Optimal endoscopic resection method based on vertical margin distance for small rectal neuroendocrine tumors: Propensity score-matched study
- PMID: 40860711
- PMCID: PMC12371650
- DOI: 10.1055/a-2655-1320
Optimal endoscopic resection method based on vertical margin distance for small rectal neuroendocrine tumors: Propensity score-matched study
Abstract
Background and study aims: Advanced endoscopic resection methods are recommended for removing rectal neuroendocrine tumors (NETs) < 10 mm, but there is no consensus on optimal endoscopic technique. This study aimed to determine whether endoscopic mucosal resection with ligation (EMR-L) is superior to endoscopic submucosal dissection (ESD) in terms of efficacy and safety, focusing on achieving adequate vertical margin distance.
Patients and methods: This dual-center cohort study included consecutive patients with rectal NETs ≤ 10 mm. Adequate vertical margins were exploratively defined as a margin distance exceeding 115 μm, the 25th percentile threshold. Propensity score matching (PSM) was applied to compare outcomes between EMR-L and ESD.
Results: The study included 204 rectal NETs from 186 patients, with 61 lesions in each group after PSM. Compared with ESD, the EMR-L group demonstrated a higher R0 resection rate (98.4% vs. 83.6%, P = 0.021), a greater proportion of adequate vertical margins (80.3% vs. 62.3%, P = 0.030), and a lower rate of positive vertical margins (1.6% vs. 13.1%, P = 0.041). Subgroup analysis indicated that lesions ≤ 5 mm without prior biopsy or central depression derived greater benefit from EMR-L. Furthermore, EMR-L was associated with significantly shorter procedure times (median 5.0 vs. 19 minutes) and a markedly lower overall complication rate (8.2% vs. 29.5%, P = 0.005), particularly perforation (3.3% vs. 16.4%, P = 0.028).

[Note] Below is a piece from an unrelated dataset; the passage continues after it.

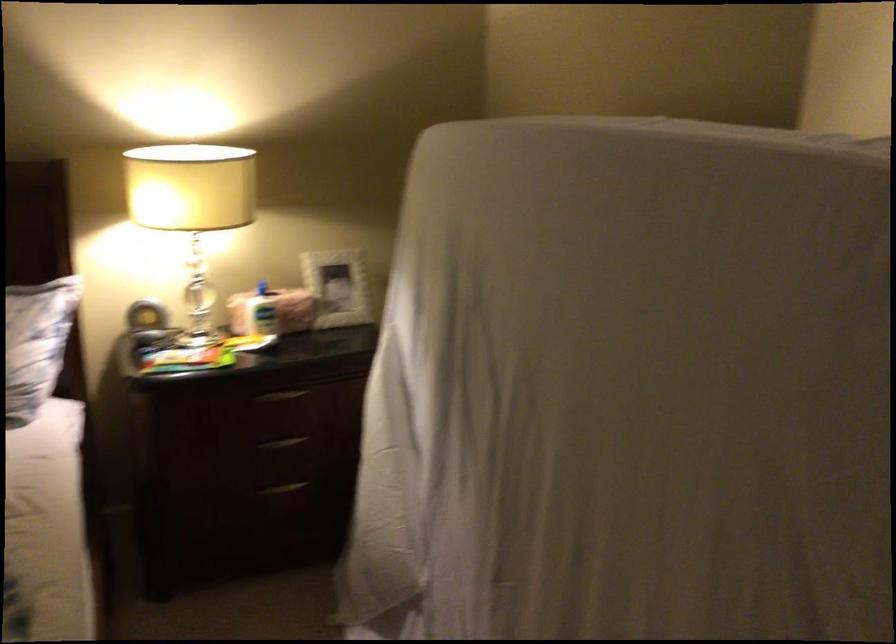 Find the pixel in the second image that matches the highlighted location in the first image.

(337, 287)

Conclusions: EMR-L outperforms ESD for small rectal NETs by achieving higher R0 and better vertical margins in shorter times, while minimizing risk of perforation.
Keywords: CRC screening; Endoscopic resection (polypectomy, ESD, EMRc, ...); Endoscopy Lower GI Tract; Polyps / adenomas / ....

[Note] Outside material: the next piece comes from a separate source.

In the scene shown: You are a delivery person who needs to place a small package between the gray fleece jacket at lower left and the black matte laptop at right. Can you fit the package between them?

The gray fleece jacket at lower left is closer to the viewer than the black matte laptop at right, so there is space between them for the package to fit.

The Author(s). This is an open access article published by Thieme under the terms of the Creative Commons Attribution-NonDerivative-NonCommercial-License, permitting copying and reproduction so long as the original work is given appropriate credit. Contents may not be used for commercial purposes, or adapted, remixed, transformed or built upon. (https://creativecommons.org/licenses/by-nc-nd/4.0/).
Conflict of interest statement
Conflict of Interest The authors declare that they have no conflict of interest.